The shape and global behavior of physical systems arising in classical mechanics, a purview of the field of symplectic geometry, is known to be largely determined by the appearance and quantity of certain area-minimizing surfaces known as pseudoholomorphic curves. This research project aims to further develop systematic rules for understanding and counting such pseudoholomorphic curves in a large class of physical systems, by establishing formulae reducing the study of area-minimizing surfaces of different shapes (spheres, surfaces with many holes, etc.) to the study of a simpler type of area-minimizing surfaces (disks), and subsequently by understanding the degree to which such latter counts (of disks) can be assembled from a decomposition of the physical system into elementary pieces. Applications will be studied to mirror symmetry, a far-reaching geometric duality first discovered in string theory involving (on one side) counts of such curves. The educational component of the project aims to create a series of online virtual research activities in symplectic geometry and related areas, including organization of a virtual seminar (ongoing), workshops, and mini-courses. The PI will also train and encourage mathematics students through traditional workshops, new course and seminar content, undergraduate and graduate advising, and outreach to K-12 students through science fairs.
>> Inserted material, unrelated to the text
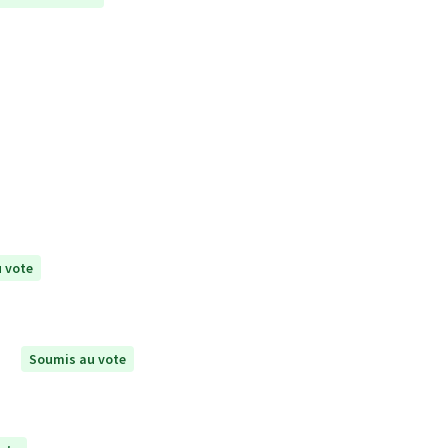
 vote
Soumis au vote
The long term research project funded by this award is to establish and further develop systematic frameworks for computing invariants in symplectic geometry and mirror symmetry coming from pseudoholomorphic curve theory. In one direction, it aims to develop and apply new structural results such as local-to-global principles to simplify the study of Fukaya categories of closed symplectic manifolds, with applications to homological mirror symmetry. In another, the project aims to further elucidate the relationship between Gromov-Witten invariants and the Fukaya category, with applications to enumerative mirror symmetry. The third and final direction is to study and further explain the appearance and coincidences of certain integral lattices in mirror symmetry. Many of the latter invariants can be packed into the notion of a non-commutative Hodge structure, giving a useful framework for the proposed work.
This award reflects NSF's statutory mission and has been deemed worthy of support through evaluation using the Foundation's intellectual merit and broader impacts review criteria.